Recreational marijuana became legal in California after the passing of Proposition 64. This happened back in November of last year and the state still hasn’t figured out all the details as to purchasing weed recreationally in shops when it comes to marijuana and driving. In other words, driving while high. California Highway Patrol Capt. Josh Ehlers could only provide this much insight: “Whether it’s marijuana, a prescription drug and unknown substance or alcohol, if any of those impair your driving, you’re subject to DUI laws in California.” California’s DUI penalties are pretty pricey, including nearly $1,800 in fines and assessments, a 90 day license restriction or loss of license for five months, attendance and completion of an alcohol-treatment program. Not to mention the enormous risks of driving while high.
Maine just received the green light for recreational marijuana usage on January 30. Although, it is not yet legal in the state for marijuana to be recreationally sold. Users can be fined up to $100 for smoking or eating cannabis outside of their home or state-licensed pot clubs. These pot clubs are set to open in February of 2018. When it comes to driving while high, however, it is definitely illegal. Drivers pulled over are subject to field sobriety tests, as well as a visual assessment. These tests are similar to those associated with alcohol consumption. Failure could mean a $500 fine, 48 hours in jail and a 90 day license suspension for first time offenders.

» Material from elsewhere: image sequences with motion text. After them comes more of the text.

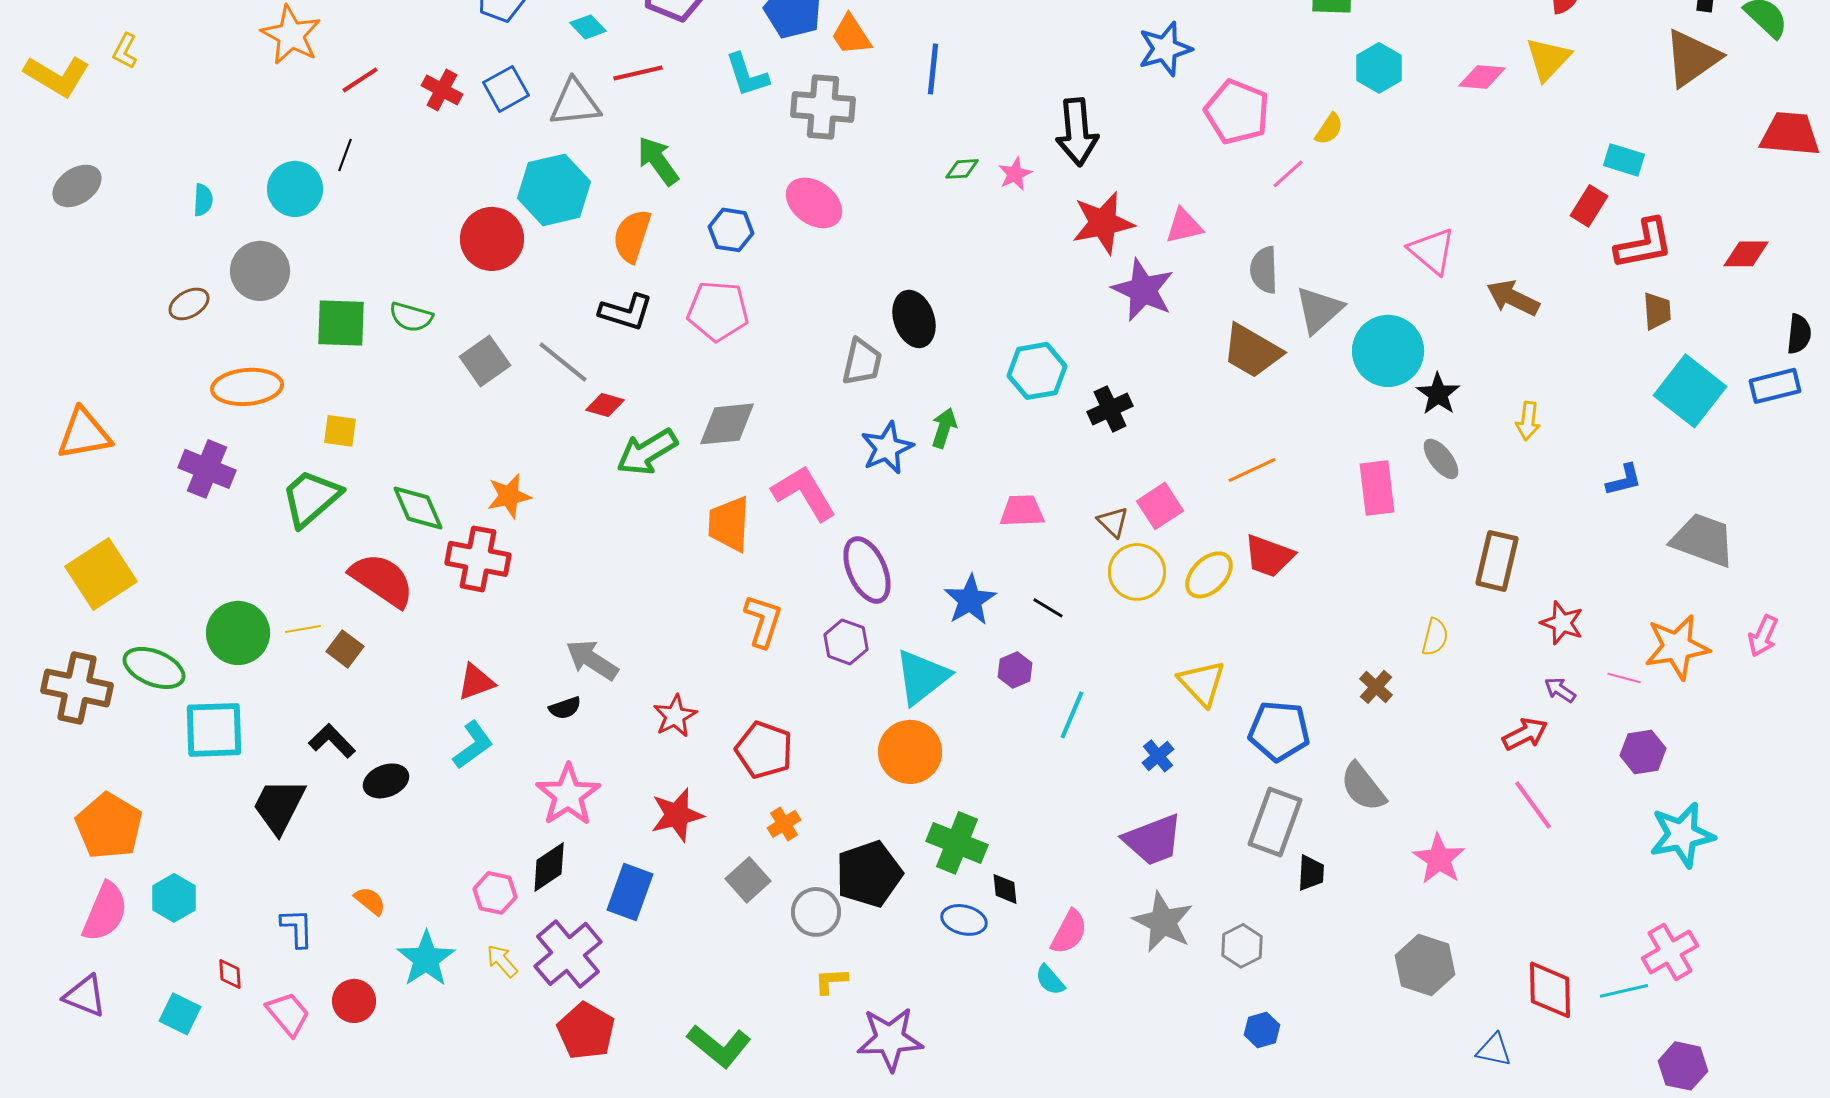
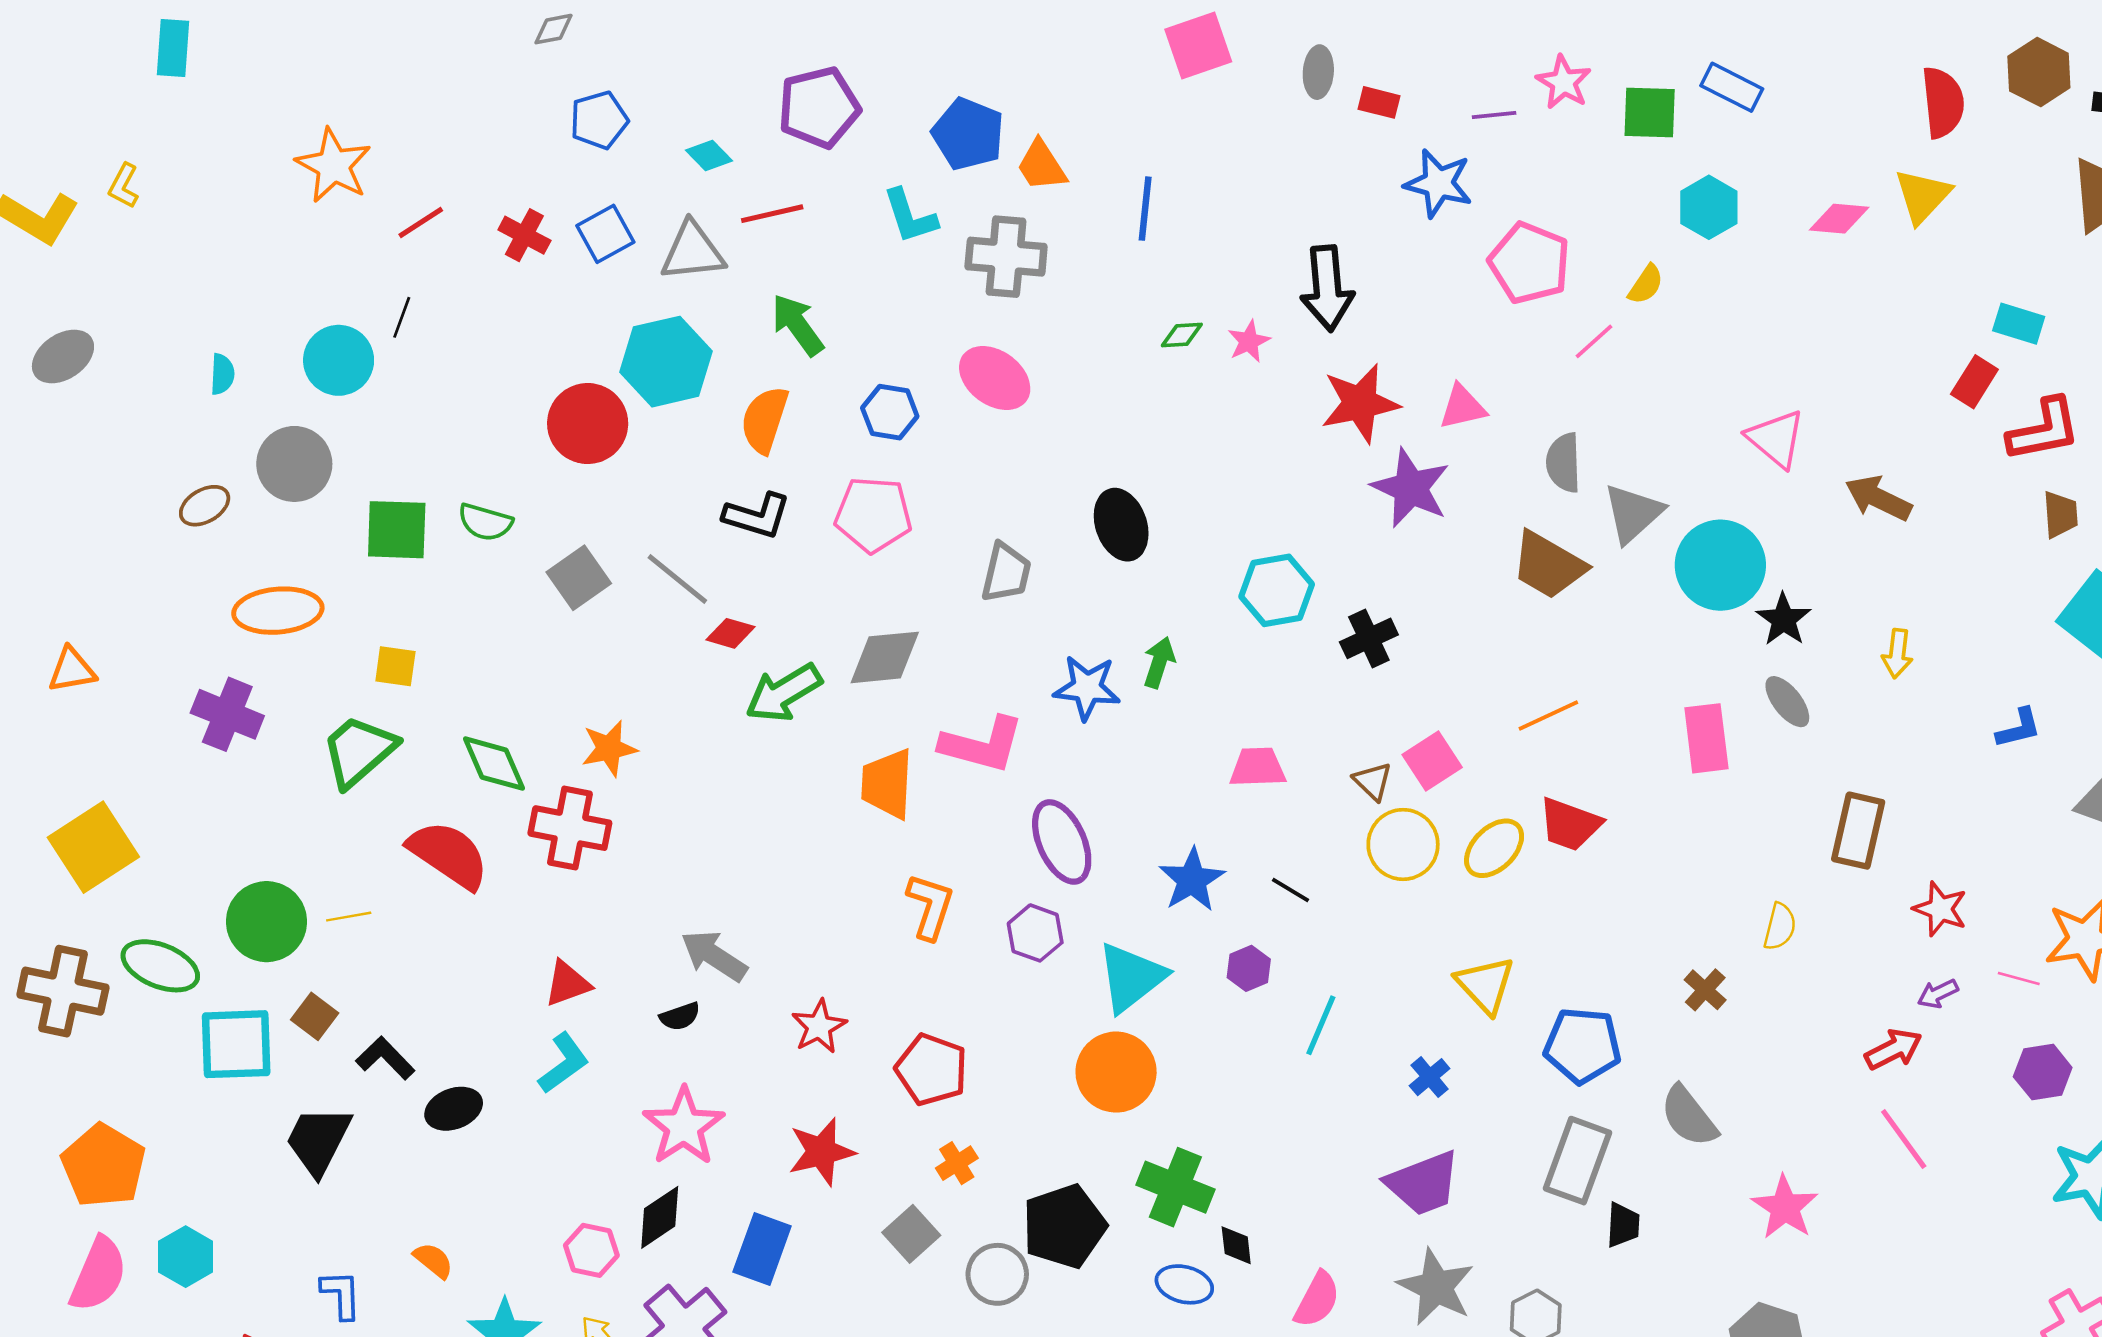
blue star: (1165, 49) -> (1438, 183), turned 30
gray trapezoid: (862, 362) -> (1006, 573), moved
orange triangle: (84, 434) -> (72, 670), size x0.7
blue star: (887, 448) -> (1087, 688), turned 30
pink L-shape: (804, 493) -> (982, 745), turned 136
brown square: (345, 649) -> (315, 1016), moved
purple arrow: (1560, 690) -> (1938, 994), turned -60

Residents in the state of Nevada can legally drive with marijuana in their car. It just can’t be in their physical system while they’re in their car. If an officer suspects a driver is above the legal limit, they are considered impaired and are subject to a blood or urine test. The legal limit is considered two nanograms of active THC in their system. If a test comes back positive, the suspect’s driver’s license will be suspended for up to 90 days. In addition, two days to six months in jail or 24-96 hours of community service. Lastly, $400-$1,000 in fines and mandatory DUI school, at the suspect’s own expense could happen as well.
Florida has taken marijuana and driving to the next step. The Florida residents were recently granted the ability to use marijuana as treatment. However, Rep. David Silvers, D-West Palm Beach, has filed a measure that would affect boat operators and drivers alike with the Driving or Boating Under the Influence of Drugs Act (HB 237). Operating a boat, with a delta 9 THC per milliliter of blood level, holds the same consequences as a DUI. The driver will face the same punishment of a $500-$1,000 fine and six month jail sentence for the first offense.
On a different note, a quite surprising court ruling came from Arizona. In a recent Arizona Court of Appeals ruling, it was decided that medical marijuana patients essentially cannot be charged with a DUI. Meaning, marijuana users are granted the option of fighting it in court. This leaves the burden of proof upon the arresting officer, which can be problematic for the legal system. This shows that states are treating this issue quite differently.